Os militantes do Sindicato encontram caravanas de trabalhadores de todos os Estados do Brasil na manhã de quarta, na concentrarão em frente ao Museu Nacional a partir das 9h. Depois do ato político que acontece às 10h, todos os manifestantes participam de caminhada pela Esplanada dos Ministérios. Ao meio-dia, os trabalhadores dão um ‘abraço’ ao Congresso Nacional.


Para a direção do Sinergia CUT, o Dia Nacional de Luta é ‘uma reação dos trabalhadores diante de ataques como a emenda 3, o fator previdenciário e a limitação do direito de greve’. A CUT e sindicatos filiados debateram uma importante pauta que precisa ser defendida para proteger os direitos dos trabalhadores’,  alerta o presidente da CUT-SP, Edílson de Paula.
 
Além dessas reivindicações, a CUT vai exigir de parlamentares e governo federal a regulamentação do sistema de negociação permanente no serviço público, a retirada do projeto de lei que cria fundações estatais de direito privado e a retirada do PLP 01, que ‘engessa’ recursos da folha de pagamento da União.

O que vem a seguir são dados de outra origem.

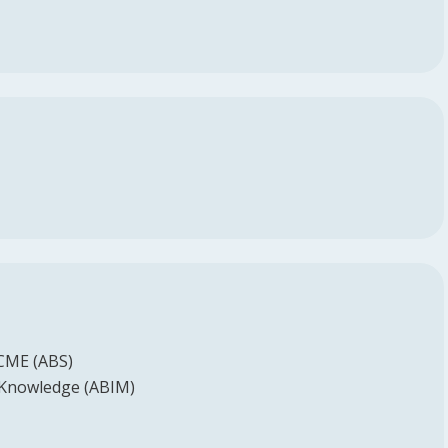
 CME (ABS)
 Knowledge (ABIM)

A manifestação também luta por reforma agrária, redução da jornada de trabalho, limitação das horas extras e valorização da educação pública, com adoção de piso salarial nacional.


Audiências oficiais
Também para pressionar o governo federal a atentar às pautas dos trabalhadores, lideranças cutistas participam de diversas audiências com ministros. Nesta terça-feira (14), os sindicalistas estiveram reunidos com os ministros Luiz Dulci (Secretaria Geral da Presidência), José Gomes Temporão (Saúde) e Fernando Haddad (Educação). Na tarde de quarta (15), estão agendadas audiências com os ministros Miguel Rossetto (Desenvolvimento Agrário) e Luiz Marinho (Previdência), além do presidente da Câmara Federal Arlindo Chinaglia.